Harvest Festival
Two related themes dominate all Harvest celebrations: thanksgiving and joy. It is a time when we sit down to remember the Lord. "Take care that you do not forget the Lord your God. He made water flow for you from flint rock and fed you in the wilderness with manna." In times of plenty we tend to forget; in times of famine, we accuse God of forgetting. The harvest is a symbolic celebration; here we resolve never to take our blessing for granted. Through a fertile, bountiful earth and generous God has blessed us abundantly. This morning we thank him for those blessings. The idea of a Harvest celebration was suggested at one of our parish meetings about eight years ago. As you know, Harvest is very important in other religious tradition, most particularly I suppose among our Anglican or Church of Ireland brethren. After Easter and Christmas, Harvest is their next most important celebration. It is not surprising that the Anglican should place such emphasis on the Harvest, because 'harvest' is a very fertile biblical image. Harvest is the season that merits most attention in the bible. Several times the Lord compares the Word of God to the seed sown. And he carries through the analogy: as the seed is to be watered and carefully cultivated if it is to yield a rich harvest, so too the Word of God. If sown in properly prepared soil and cultivated with great care, the Word of God will yield a great harvest of Good Deeds. But, he reminds us, this will not happen automatically. Labourers are required. "So ask the Lord of the Harvest to send labourers to his harvest" he urges us.
A lot of labour went into the preparations of our Harvest festival here in St. Augustines. As you see, the Church is suitably and beautifully decorated. It was great to see the meitheal of labourers -both men and women- working like beavers in the Church throughout yesterday afternoon. The lesson is the perennial harvest lesson: we reap what we sow. Preparation pays off. If we put nothing into our Sunday Liturgy, we shouldn't be surprised if we get nothing out of it, if it all goes stale on us.
Another important feature of today's festival is that the ideas and the translation of those ideas came from yourselves. It is not a question of the priest saying the Mass, or even the priest making suggestions or proposals to you and you putting those proposals into action.

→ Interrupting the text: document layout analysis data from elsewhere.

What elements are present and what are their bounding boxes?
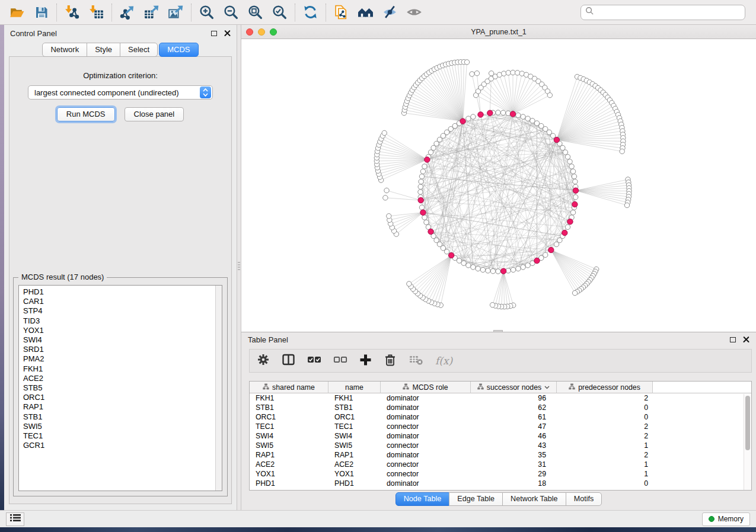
graph-node[interactable] <box>515 70 519 75</box>
table-row[interactable]: ACE2ACE2connector311 <box>250 460 751 469</box>
float-table-panel-icon[interactable] <box>730 337 736 342</box>
graph-node[interactable] <box>470 72 474 76</box>
hide-selected-button[interactable] <box>378 2 402 23</box>
graph-node[interactable] <box>565 155 570 159</box>
graph-node[interactable] <box>471 265 476 270</box>
graph-node[interactable] <box>516 266 521 271</box>
float-panel-icon[interactable] <box>211 31 217 36</box>
graph-node[interactable] <box>407 281 412 286</box>
graph-hub-node[interactable] <box>428 229 433 234</box>
graph-node[interactable] <box>547 92 552 97</box>
graph-node[interactable] <box>418 184 423 189</box>
graph-node[interactable] <box>516 113 521 117</box>
tab-style[interactable]: Style <box>87 43 120 57</box>
graph-node[interactable] <box>572 290 577 295</box>
graph-node[interactable] <box>496 269 500 274</box>
mcds-result-item[interactable]: YOX1 <box>23 326 222 335</box>
graph-node[interactable] <box>422 164 427 169</box>
graph-hub-node[interactable] <box>510 111 515 117</box>
mcds-result-item[interactable]: ORC1 <box>23 393 222 402</box>
graph-node[interactable] <box>383 196 388 200</box>
refresh-layout-button[interactable] <box>298 2 323 23</box>
mcds-result-item[interactable]: PMA2 <box>23 354 222 364</box>
graph-node[interactable] <box>418 190 423 194</box>
tab-network-table[interactable]: Network Table <box>502 492 566 506</box>
graph-node[interactable] <box>620 149 624 153</box>
run-mcds-button[interactable]: Run MCDS <box>57 107 115 121</box>
create-column-button[interactable] <box>359 354 372 368</box>
minimize-window-traffic-light[interactable] <box>258 28 265 36</box>
show-all-columns-button[interactable] <box>307 353 321 368</box>
mcds-result-item[interactable]: STB5 <box>23 383 222 393</box>
graph-hub-node[interactable] <box>478 112 483 117</box>
graph-node[interactable] <box>422 215 427 220</box>
close-panel-icon[interactable] <box>224 30 231 37</box>
graph-node[interactable] <box>419 205 424 210</box>
column-header-successor-nodes[interactable]: successor nodes <box>471 382 557 393</box>
graph-node[interactable] <box>511 70 515 75</box>
graph-node[interactable] <box>563 150 567 155</box>
column-header-shared-name[interactable]: shared name <box>250 382 328 393</box>
table-row[interactable]: SWI5SWI5connector431 <box>250 441 751 450</box>
graph-node[interactable] <box>486 268 490 273</box>
mcds-result-item[interactable]: CAR1 <box>23 297 222 306</box>
graph-hub-node[interactable] <box>573 188 578 193</box>
mcds-result-item[interactable]: SWI4 <box>23 335 222 345</box>
table-row[interactable]: ORC1ORC1dominator610 <box>250 412 751 422</box>
graph-node[interactable] <box>521 114 525 119</box>
graph-node[interactable] <box>506 70 511 75</box>
home-button[interactable] <box>353 2 378 23</box>
table-row[interactable]: PHD1PHD1dominator180 <box>250 479 751 488</box>
task-history-button[interactable] <box>6 512 24 526</box>
graph-node[interactable] <box>480 267 485 272</box>
graph-node[interactable] <box>466 263 471 268</box>
graph-node[interactable] <box>490 269 495 274</box>
mcds-result-item[interactable]: PHD1 <box>23 287 222 297</box>
graph-hub-node[interactable] <box>500 268 506 274</box>
graph-node[interactable] <box>624 203 629 207</box>
mcds-result-item[interactable]: SWI5 <box>23 422 222 431</box>
export-network-button[interactable] <box>115 2 139 23</box>
zoom-in-button[interactable] <box>194 2 219 23</box>
graph-node[interactable] <box>570 169 575 174</box>
mcds-result-item[interactable]: TID3 <box>23 316 222 326</box>
tab-edge-table[interactable]: Edge Table <box>449 492 503 506</box>
graph-node[interactable] <box>474 71 479 76</box>
mcds-result-item[interactable]: RAP1 <box>23 402 222 412</box>
mcds-result-item[interactable]: STP4 <box>23 306 222 316</box>
table-row[interactable]: STB1STB1dominator620 <box>250 403 751 412</box>
graph-node[interactable] <box>428 150 433 155</box>
duplicate-network-button[interactable] <box>329 2 353 23</box>
zoom-fit-button[interactable] <box>243 2 267 23</box>
graph-node[interactable] <box>466 116 471 121</box>
zoom-selected-button[interactable] <box>267 2 292 23</box>
graph-node[interactable] <box>573 195 578 200</box>
network-canvas[interactable] <box>241 39 756 331</box>
mcds-result-item[interactable]: ACE2 <box>23 374 222 383</box>
graph-hub-node[interactable] <box>548 247 554 252</box>
graph-hub-node[interactable] <box>448 252 454 258</box>
graph-hub-node[interactable] <box>562 230 567 235</box>
save-session-button[interactable] <box>29 2 53 23</box>
mcds-result-item[interactable]: GCR1 <box>23 441 222 450</box>
table-scrollbar-thumb[interactable] <box>745 396 750 450</box>
close-window-traffic-light[interactable] <box>246 28 253 36</box>
delete-table-button[interactable] <box>409 353 423 368</box>
mcds-result-item[interactable]: SRD1 <box>23 345 222 354</box>
tab-mcds[interactable]: MCDS <box>159 43 198 57</box>
graph-node[interactable] <box>502 71 506 76</box>
graph-node[interactable] <box>384 188 389 193</box>
graph-node[interactable] <box>461 261 466 265</box>
show-all-button[interactable] <box>402 2 426 23</box>
split-column-button[interactable] <box>282 353 295 368</box>
graph-node[interactable] <box>500 110 505 115</box>
column-header-MCDS-role[interactable]: MCDS role <box>381 382 471 393</box>
vertical-splitter[interactable] <box>237 25 241 510</box>
column-header-predecessor-nodes[interactable]: predecessor nodes <box>557 382 653 393</box>
table-row[interactable]: YOX1YOX1connector291 <box>250 469 751 479</box>
import-network-button[interactable] <box>60 2 84 23</box>
graph-hub-node[interactable] <box>554 137 559 142</box>
graph-node[interactable] <box>570 210 575 214</box>
tab-network[interactable]: Network <box>42 43 87 57</box>
table-row[interactable]: SWI4SWI4dominator462 <box>250 431 751 441</box>
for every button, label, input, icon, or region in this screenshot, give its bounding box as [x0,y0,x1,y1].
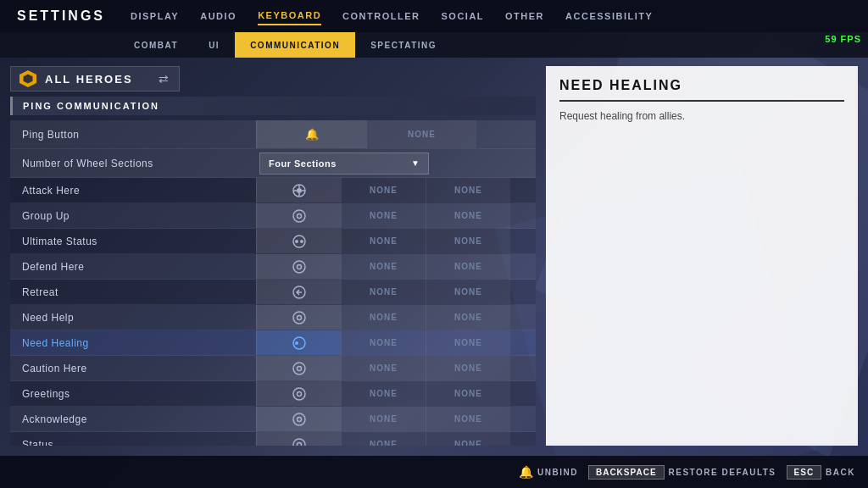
svg-point-18 [293,363,305,374]
ping-binding[interactable]: 🔔 [256,120,366,148]
table-row: Defend Here NONE NONE [10,254,536,280]
tab-communication[interactable]: COMMUNICATION [235,32,355,58]
table-row: Number of Wheel Sections Four Sections ▼ [10,149,536,178]
attack-none1[interactable]: NONE [341,178,426,202]
defend-none1[interactable]: NONE [341,254,426,279]
detail-panel: NEED HEALING Request healing from allies… [546,66,858,446]
caution-none1[interactable]: NONE [341,356,426,380]
nav-audio[interactable]: AUDIO [200,8,236,25]
wheel-sections-dropdown[interactable]: Four Sections ▼ [259,152,429,175]
caution-binding[interactable] [256,356,341,380]
caution-none2[interactable]: NONE [426,356,510,380]
svg-point-20 [293,388,305,400]
row-label-defend: Defend Here [10,261,256,273]
svg-point-23 [297,417,301,421]
needhelp-none1[interactable]: NONE [341,305,426,330]
groupup-binding[interactable] [256,203,341,228]
defend-binding[interactable] [256,254,341,279]
greetings-none1[interactable]: NONE [341,381,426,406]
svg-point-21 [297,391,301,396]
unbind-label: UNBIND [537,468,578,477]
dropdown-value: Four Sections [269,158,337,169]
svg-point-17 [295,341,298,345]
back-key: ESC [787,465,822,480]
defend-none2[interactable]: NONE [426,254,510,279]
bell-icon: 🔔 [305,128,319,141]
table-row: Ultimate Status NONE NONE [10,229,536,254]
row-label-groupup: Group Up [10,210,256,222]
nav-other[interactable]: OTHER [505,8,544,25]
swap-icon[interactable]: ⇄ [159,72,169,86]
needhelp-none2[interactable]: NONE [426,305,510,330]
restore-key: BACKSPACE [588,465,665,480]
row-label-ping: Ping Button [10,129,256,141]
svg-point-14 [293,312,305,324]
retreat-binding[interactable] [256,280,341,304]
table-row: Caution Here NONE NONE [10,356,536,381]
greetings-none2[interactable]: NONE [426,381,510,406]
status-none1[interactable]: NONE [341,432,426,446]
tab-ui[interactable]: UI [193,32,235,58]
restore-label: RESTORE DEFAULTS [669,468,776,477]
row-label-acknowledge: Acknowledge [10,413,256,425]
bottombar: 🔔 UNBIND BACKSPACE RESTORE DEFAULTS ESC … [0,456,868,488]
row-label-needhealing: Need Healing [10,337,256,349]
needhelp-binding[interactable] [256,305,341,330]
hero-selector-label: ALL HEROES [45,73,133,86]
status-binding[interactable] [256,432,341,446]
attack-binding[interactable] [256,178,341,202]
table-row: Need Healing NONE NONE [10,330,536,356]
row-label-retreat: Retreat [10,286,256,298]
svg-point-15 [297,315,301,319]
svg-point-19 [297,366,301,370]
status-none2[interactable]: NONE [426,432,510,446]
table-row: Greetings NONE NONE [10,381,536,407]
ultimate-none1[interactable]: NONE [341,229,426,253]
hero-selector[interactable]: ALL HEROES ⇄ [10,66,180,92]
main-content: ALL HEROES ⇄ PING COMMUNICATION Ping But… [0,58,868,454]
needhealing-none1[interactable]: NONE [341,330,426,355]
table-row: Group Up NONE NONE [10,203,536,229]
ping-none[interactable]: NONE [366,120,476,148]
retreat-none1[interactable]: NONE [341,280,426,304]
needhealing-binding[interactable] [256,330,341,355]
acknowledge-none2[interactable]: NONE [426,407,510,431]
left-panel: ALL HEROES ⇄ PING COMMUNICATION Ping But… [10,66,536,446]
svg-point-12 [297,264,301,269]
greetings-binding[interactable] [256,381,341,406]
ultimate-binding[interactable] [256,229,341,253]
nav-controller[interactable]: CONTROLLER [342,8,420,25]
svg-point-6 [293,210,305,222]
hero-icon [19,70,36,87]
unbind-action[interactable]: 🔔 UNBIND [519,465,578,479]
groupup-none1[interactable]: NONE [341,203,426,228]
svg-point-22 [293,413,305,425]
nav-accessibility[interactable]: ACCESSIBILITY [565,8,653,25]
table-row: Retreat NONE NONE [10,280,536,305]
fps-counter: 59 FPS [825,34,861,44]
nav-display[interactable]: DISPLAY [131,8,179,25]
back-action[interactable]: ESC BACK [787,465,855,480]
row-label-status: Status [10,439,256,446]
topnav: DISPLAY AUDIO KEYBOARD CONTROLLER SOCIAL… [131,7,653,25]
table-row: Need Help NONE NONE [10,305,536,330]
table-row: Status NONE NONE [10,432,536,446]
ultimate-none2[interactable]: NONE [426,229,510,253]
tab-combat[interactable]: COMBAT [119,32,193,58]
section-title: PING COMMUNICATION [23,101,159,111]
needhealing-none2[interactable]: NONE [426,330,510,355]
acknowledge-none1[interactable]: NONE [341,407,426,431]
row-label-attack: Attack Here [10,185,256,197]
acknowledge-binding[interactable] [256,407,341,431]
nav-keyboard[interactable]: KEYBOARD [258,7,321,25]
row-label-caution: Caution Here [10,363,256,374]
nav-social[interactable]: SOCIAL [441,8,484,25]
restore-action[interactable]: BACKSPACE RESTORE DEFAULTS [588,465,776,480]
groupup-none2[interactable]: NONE [426,203,510,228]
tab-spectating[interactable]: SPECTATING [355,32,452,58]
attack-none2[interactable]: NONE [426,178,510,202]
retreat-none2[interactable]: NONE [426,280,510,304]
subtabs: COMBAT UI COMMUNICATION SPECTATING [0,32,868,58]
row-label-ultimate: Ultimate Status [10,236,256,247]
svg-point-25 [297,442,301,446]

Today's celebration had a different genesis: you yourselves identified the need for this sort of celebration, you explored the possibilities open to you, your tossed ideas around among yourselves, you came together and you worked together to bring those ideas to liturgical expression. This surely is what community is about, what Church is about, what building up the body of Christ is about, what harvest is about in the biblical sense.
Most of us here are no further removed from the land -or in the case of the Claddagh crowd from the sea- than three generations. We are still, in our psyche and our spirits at least, a rural people. The word harvest still rings a bell in our brains. But I don't know how long that is going to last. It was interesting to see mother's explaining to their young children what instruments like that yoke over there is for. If we are celebrating our present harvest, I suppose we are also paying respects to a way of life that has largely passed away.
From a religious point of view, background is important. If we come from fishing or farming backgrounds, we have easy access to the bible and its imagery. Like the biblical people, our own people were either farmers, shepherds or fishermen. They lived by hook or by crook, by hook if they were reapers or fishermen, by crook if they were shepherds. The harvest was a time of fulfilment of the promise, of the renewal of hope, of security in food supply. If the harvest fails, there is no hope. In the Old Testament Jeremiah lamented: "The harvest is past, the summer is ended, and we are not saved." Successful harvest then was a time of feasting and rejoicing. The shout of victory is like the shout of joy at harvest time. Harvest is symbolic of everything that is productive and fruitful in life. Our ancestors were very conscious of the fact that they were blessed at Harvest time. It was a time for giving thanks and for rejoicing. We thank God for our most important harvest our lives, our own children. We thank him that he has blessed us and them with good health. We are co-creators with the Lord also in the manner in which we earn our daily bread. On this festival, we are mindful of all these blessings we too often take for granted. Today we celebrate bountiful God, we thank the Lord for the health and wealth he has given us.